EXERCISE REQUIREMENTS:
Begin at the line containing "от лакокрасочного покрытия." in the data below and go on through the line containing "X (@unapiquitos)", repeating each line exactly; include both ends and no other line.

THE INPUT:
____

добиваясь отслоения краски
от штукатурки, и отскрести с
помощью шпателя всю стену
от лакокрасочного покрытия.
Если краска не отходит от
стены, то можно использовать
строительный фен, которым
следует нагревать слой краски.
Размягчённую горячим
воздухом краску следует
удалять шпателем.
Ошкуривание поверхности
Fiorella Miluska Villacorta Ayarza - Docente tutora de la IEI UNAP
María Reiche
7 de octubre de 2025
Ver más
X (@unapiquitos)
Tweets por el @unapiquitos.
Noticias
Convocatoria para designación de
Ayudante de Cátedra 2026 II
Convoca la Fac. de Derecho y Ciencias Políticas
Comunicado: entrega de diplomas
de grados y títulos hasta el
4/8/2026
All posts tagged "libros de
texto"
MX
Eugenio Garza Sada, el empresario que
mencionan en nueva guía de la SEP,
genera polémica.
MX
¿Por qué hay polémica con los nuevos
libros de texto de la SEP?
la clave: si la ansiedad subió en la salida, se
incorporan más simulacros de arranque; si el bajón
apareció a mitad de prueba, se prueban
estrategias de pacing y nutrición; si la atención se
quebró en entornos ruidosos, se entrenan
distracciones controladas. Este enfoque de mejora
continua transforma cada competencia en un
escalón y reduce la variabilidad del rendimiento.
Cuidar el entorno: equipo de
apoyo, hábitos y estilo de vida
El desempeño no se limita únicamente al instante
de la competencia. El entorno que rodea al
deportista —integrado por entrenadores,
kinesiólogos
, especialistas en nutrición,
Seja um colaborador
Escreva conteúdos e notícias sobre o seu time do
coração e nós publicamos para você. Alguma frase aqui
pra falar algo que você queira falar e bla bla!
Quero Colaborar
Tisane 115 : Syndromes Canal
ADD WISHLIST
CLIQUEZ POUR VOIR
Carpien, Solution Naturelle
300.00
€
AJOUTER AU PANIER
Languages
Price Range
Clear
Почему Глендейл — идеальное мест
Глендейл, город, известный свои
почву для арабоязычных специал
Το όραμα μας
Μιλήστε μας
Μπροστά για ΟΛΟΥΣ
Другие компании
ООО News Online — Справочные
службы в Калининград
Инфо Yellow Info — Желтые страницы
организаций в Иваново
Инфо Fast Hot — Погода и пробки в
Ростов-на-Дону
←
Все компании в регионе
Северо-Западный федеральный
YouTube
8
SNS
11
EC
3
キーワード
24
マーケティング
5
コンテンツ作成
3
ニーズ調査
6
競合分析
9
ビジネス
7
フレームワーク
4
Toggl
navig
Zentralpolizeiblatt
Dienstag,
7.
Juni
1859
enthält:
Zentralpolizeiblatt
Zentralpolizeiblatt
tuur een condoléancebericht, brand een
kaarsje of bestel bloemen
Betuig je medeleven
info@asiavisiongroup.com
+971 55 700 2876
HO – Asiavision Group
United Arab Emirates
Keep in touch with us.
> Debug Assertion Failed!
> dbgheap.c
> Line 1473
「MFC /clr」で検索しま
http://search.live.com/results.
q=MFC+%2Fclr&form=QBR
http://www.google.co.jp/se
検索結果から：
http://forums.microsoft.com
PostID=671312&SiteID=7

____

TASK OUTPUT:
от лакокрасочного покрытия.
Если краска не отходит от
стены, то можно использовать
строительный фен, которым
следует нагревать слой краски.
Размягчённую горячим
воздухом краску следует
удалять шпателем.
Ошкуривание поверхности
Fiorella Miluska Villacorta Ayarza - Docente tutora de la IEI UNAP
María Reiche
7 de octubre de 2025
Ver más
X (@unapiquitos)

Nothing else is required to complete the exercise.